Simplify non-blocking request handling
In #8979, we introduced a new async flag that can be set by clients to request asynchronous handling of their events. We should improve how we handle asynchronous requests by:
- Separate the BatchProcessor chains into two, communicating with a channel:
- Fast chain (or frontend?): May briefly block for authorization and rate-limiting purposes.
- If the channel is full, fail fast for async requests, otherwise block until send completes (channel has capacity), or
ctx.Done().
- If the channel is full, fail fast for async requests, otherwise block until send completes (channel has capacity), or
- Slow chain (or backend?): Performs slower operations which may block or simnifically slow down callers.

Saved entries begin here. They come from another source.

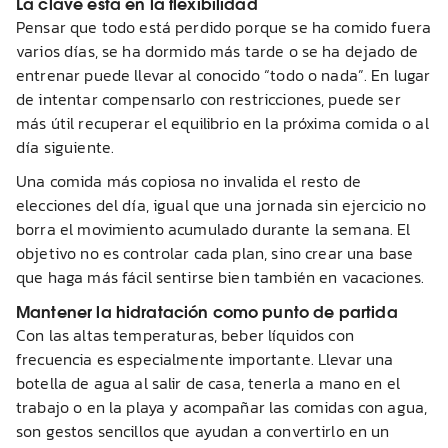
La clave está en la flexibilidad
Pensar que todo está perdido porque se ha comido fuera
varios días, se ha dormido más tarde o se ha dejado de
entrenar puede llevar al conocido “todo o nada”. En lugar
de intentar compensarlo con restricciones, puede ser
más útil recuperar el equilibrio en la próxima comida o al
día siguiente.
Una comida más copiosa no invalida el resto de
elecciones del día, igual que una jornada sin ejercicio no
borra el movimiento acumulado durante la semana. El
objetivo no es controlar cada plan, sino crear una base
que haga más fácil sentirse bien también en vacaciones.
Mantener la hidratación como punto de partida
Con las altas temperaturas, beber líquidos con
frecuencia es especialmente importante. Llevar una
botella de agua al salir de casa, tenerla a mano en el
trabajo o en la playa y acompañar las comidas con agua,
son gestos sencillos que ayudan a convertirlo en un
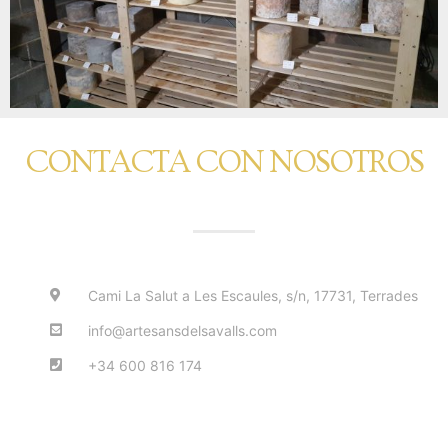
CONTACTA CON NOSOTROS
Cami La Salut a Les Escaules, s/n, 17731, Terrades
info@artesansdelsavalls.com
+34 600 816 174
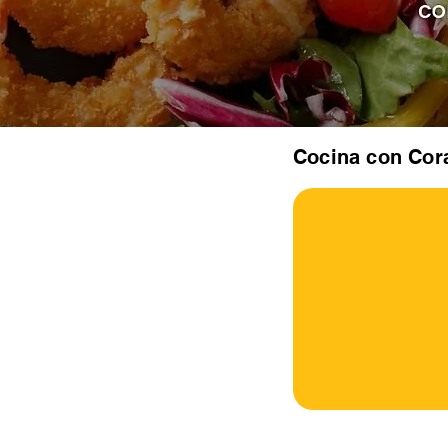
Cocina con Cor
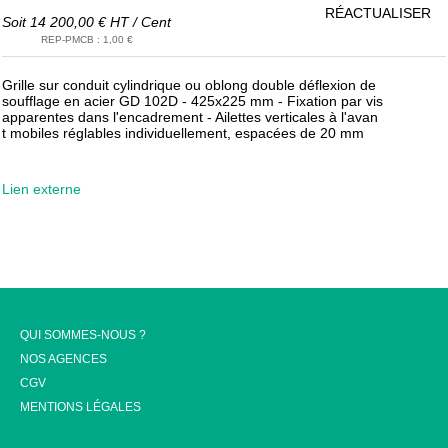
RÉACTUALISER
Soit
14 200,00 €
HT
/
Cent
REP-PMCB
:
1,00 €
Grille sur conduit cylindrique ou oblong double déflexion de
soufflage en acier GD 102D - 425x225 mm - Fixation par vis
apparentes dans l'encadrement - Ailettes verticales à l'avan
t mobiles réglables individuellement, espacées de 20 mm
Lien externe
QUI SOMMES-NOUS ?
NOS AGENCES
CGV
MENTIONS LÉGALES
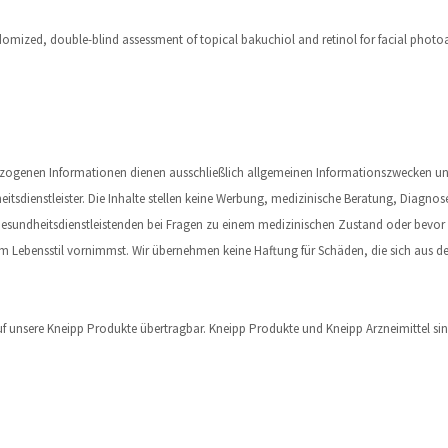
andomized, double-blind assessment of topical bakuchiol and retinol for facial photoa
sbezogenen Informationen dienen ausschließlich allgemeinen Informationszwecken und
eitsdienstleister. Die Inhalte stellen keine Werbung, medizinische Beratung, Diagnos
n Gesundheitsdienstleistenden bei Fragen zu einem medizinischen Zustand oder bevo
Lebensstil vornimmst. Wir übernehmen keine Haftung für Schäden, die sich aus der
uf unsere Kneipp Produkte übertragbar. Kneipp Produkte und Kneipp Arzneimittel sind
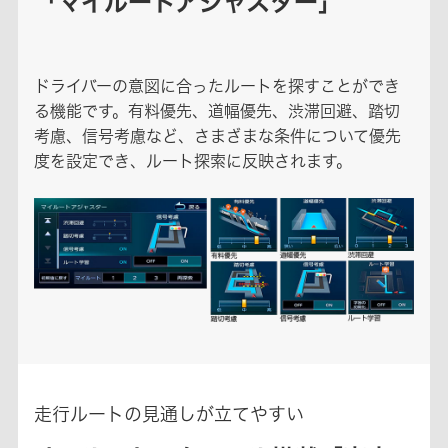
「マイルートアジャスター」
ドライバーの意図に合ったルートを探すことができ
る機能です。有料優先、道幅優先、渋滞回避、踏切
考慮、信号考慮など、さまざまな条件について優先
度を設定でき、ルート探索に反映されます。
走行ルートの見通しが立てやすい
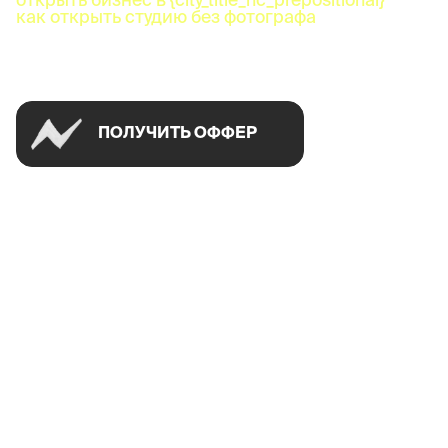
как открыть студию без фотографа
Успей открыть в своем городе на спецусловиях
ПОЛУЧИТЬ ОФФЕР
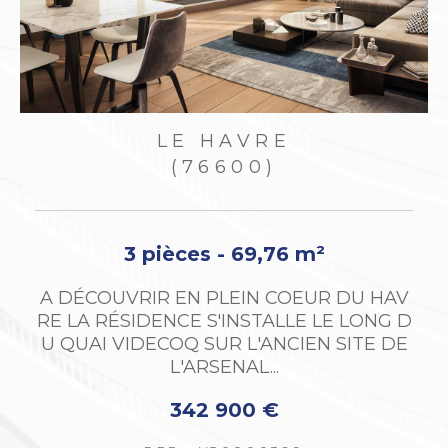
LE HAVRE
(76600)
5 pièces - 113 m²
AV
Appartement lumineux. Pièces de vie exp
 D
osition sud, Balcon.
DE
520 000 €
REF : 4197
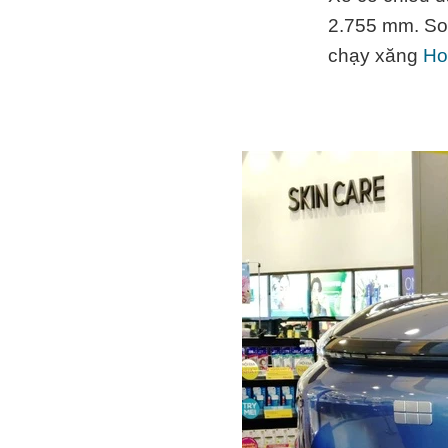
2.755 mm. So 
chạy xăng
Ho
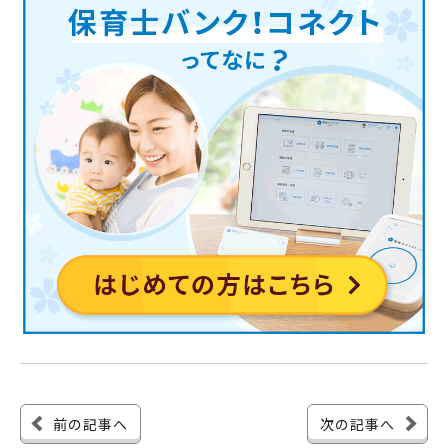
前の記事へ
次の記事へ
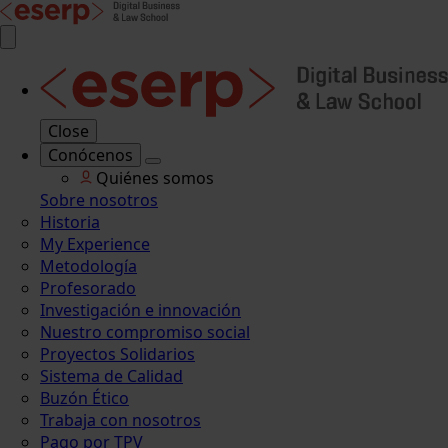
Close
Conócenos
Quiénes somos
Sobre nosotros
Historia
My Experience
Metodología
Profesorado
Investigación e innovación
Nuestro compromiso social
Proyectos Solidarios
Sistema de Calidad
Buzón Ético
Trabaja con nosotros
Pago por TPV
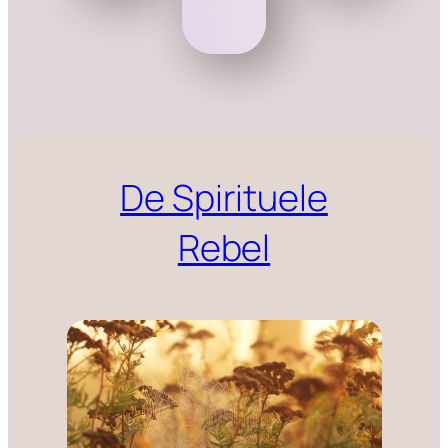
De Spirituele
Rebel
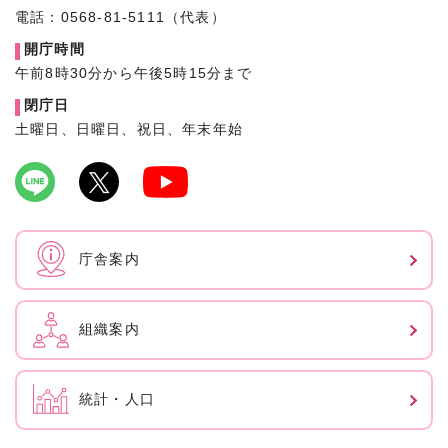
電話：0568-81-5111（代表）
開庁時間
午前8時30分から午後5時15分まで
閉庁日
土曜日、日曜日、祝日、年末年始
庁舎案内
組織案内
統計・人口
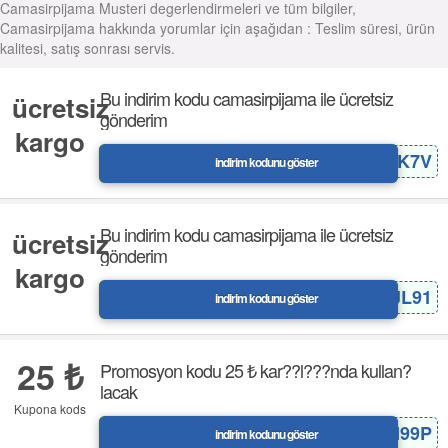
Camasirpijama Musteri degerlendirmeleri ve tüm bilgiler,
Camasirpijama hakkında yorumlar için aşağıdan : Teslim süresi, ürün
kalitesi, satış sonrası servis.
Bu indirim kodu camasirpijama ile ücretsiz
ücretsiz
gönderim
kargo
PV64GK7V
indirim kodunu göster
Bu indirim kodu camasirpijama ile ücretsiz
ücretsiz
gönderim
kargo
HK7JL91
indirim kodunu göster
25 ₺
Promosyon kodu 25 ₺ kar??l???nda kullan?
lacak
Kupona kods
WU48RN99P
indirim kodunu göster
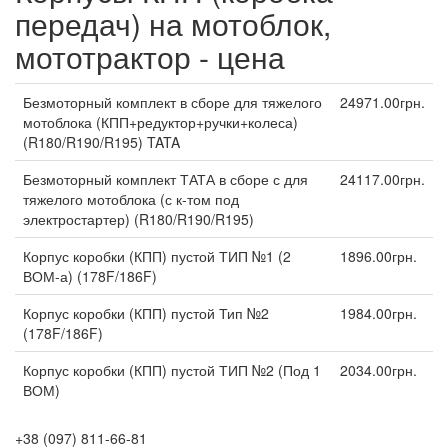
передач) на мотоблок,
мототрактор - цена
Безмоторный комплект в сборе для тяжелого
24971.00грн.
мотоблока (КПП+редуктор+ручки+колеса)
(R180/R190/R195) TATA
Безмоторный комплект ТАТА в сборе с для
24117.00грн.
тяжелого мотоблока (с к-том под
электростартер) (R180/R190/R195)
Корпус коробки (КПП) пустой ТИП №1 (2
1896.00грн.
ВОМ-а) (178F/186F)
Корпус коробки (КПП) пустой Тип №2
1984.00грн.
(178F/186F)
Корпус коробки (КПП) пустой ТИП №2 (Под 1
2034.00грн.
ВОМ)
+38 (097) 811-66-81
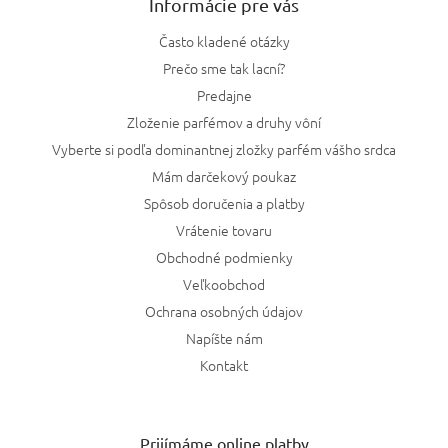
Informácie pre vás
Často kladené otázky
Prečo sme tak lacní?
Predajne
Zloženie parfémov a druhy vôní
Vyberte si podľa dominantnej zložky parfém vášho srdca
Mám darčekový poukaz
Spôsob doručenia a platby
Vrátenie tovaru
Obchodné podmienky
Veľkoobchod
Ochrana osobných údajov
Napíšte nám
Kontakt
Prijímáme online platby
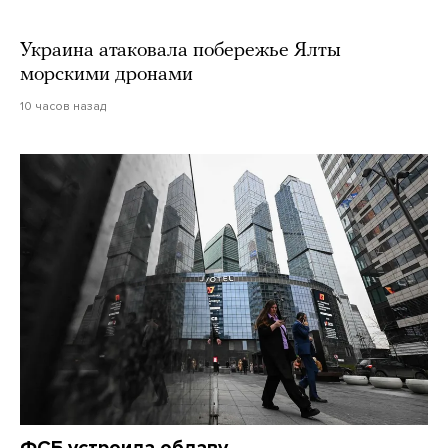
Украина атаковала побережье Ялты
морскими дронами
10 часов назад
ФСБ устроила облаву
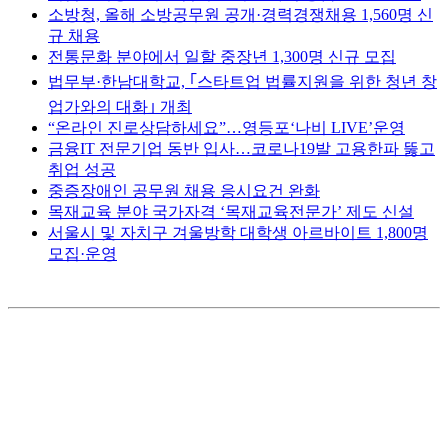
소방청, 올해 소방공무원 공개·경력경쟁채용 1,560명 신
규 채용
전통문화 분야에서 일할 중장년 1,300명 신규 모집
법무부·한남대학교, ｢스타트업 법률지원을 위한 청년 창
업가와의 대화｣ 개최
“온라인 진로상담하세요”…영등포‘나비 LIVE’운영
금융IT 전문기업 동반 입사…코로나19발 고용한파 뚫고
취업 성공
중증장애인 공무원 채용 응시요건 완화
목재교육 분야 국가자격 ‘목재교육전문가’ 제도 신설
서울시 및 자치구 겨울방학 대학생 아르바이트 1,800명
모집·운영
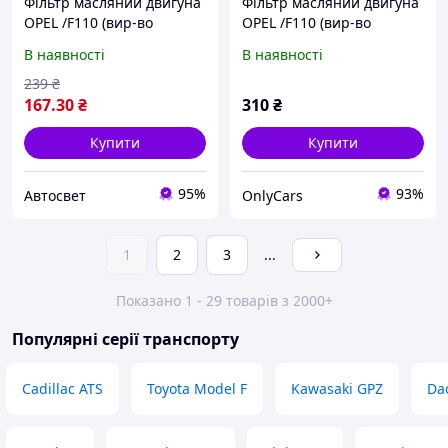
Фільтр масляний двигуна
Фільтр масляний двигуна
OPEL /F110 (вир-во
OPEL /F110 (вир-во
CHAMPION) COF100110S
CHAMPION)
В наявності
В наявності
(Kr)
239
₴
167
.30
₴
310
₴
Купити
Купити
95%
93%
Автосвет
OnlyCars
1
2
3
...
Показано 1 - 29 товарів з 2000+
Популярні серії транспорту
Cadillac ATS
Toyota Model F
Kawasaki GPZ
Da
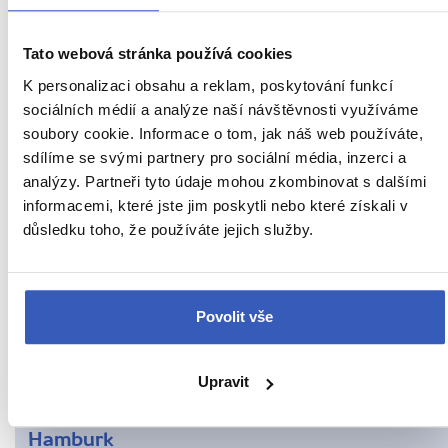
Inspirace
Tato webová stránka používá cookies
Jídlo a pití
K personalizaci obsahu a reklam, poskytování funkcí
sociálních médií a analýze naší návštěvnosti využíváme
Nepropásněte
soubory cookie. Informace o tom, jak náš web používáte,
Oblíbená místa
sdílíme se svými partnery pro sociální média, inzerci a
analýzy. Partneři tyto údaje mohou zkombinovat s dalšími
Bavorsko
informacemi, které jste jim poskytli nebo které získali v
důsledku toho, že používáte jejich služby.
Berlín
Bodamské jezero
Povolit vše
Bremerhaven
Dokumentace Obersalzberg
Upravit
Drážďany
Hamburk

- Channel size, we should explore what kind of size makes sense in light of the sized semaphore that exists for the intake handler.
- Fast chain (or frontend?): May briefly block for authorization and rate-limiting purposes.
- Modify the
context.Contextindicating that the slow so the batch processor chain can distinguish between blocking and non-blocking requests. - The stream processor no longer needs to differentiate between async/sync requests and can just call
processor.ProcessBatchin line and the handling of the batch can be an implementation detail.
One of the motivations for doing this is to ensure that authorization and rate-limiting errors are returned to the client. When we fix that, we should make sure to update https://github.com/elastic/apm-server/blob/main/docs/api-events.asciidoc#endpoint
@axw can you elaborate on this? Afaics authorization errors are also returned in the current async implementation.
What exactly would the user facing changes be with this simplification? Does it make sense to label the async flag as tech preview until changes are implemented?
@simitt all of these model processors will be run in the background goroutine:
https://github.com/elastic/apm-server/blob/bd0969db37e6f6200b496cf2fa10b3d3239323ff/internal/beater/beater.go#L670-L693
That includes authorization. Authentication is still done synchronously, as that happens in HTTP middleware, prior to the processor/stream code being reached. There's also request-level rate limiting happening in middleware.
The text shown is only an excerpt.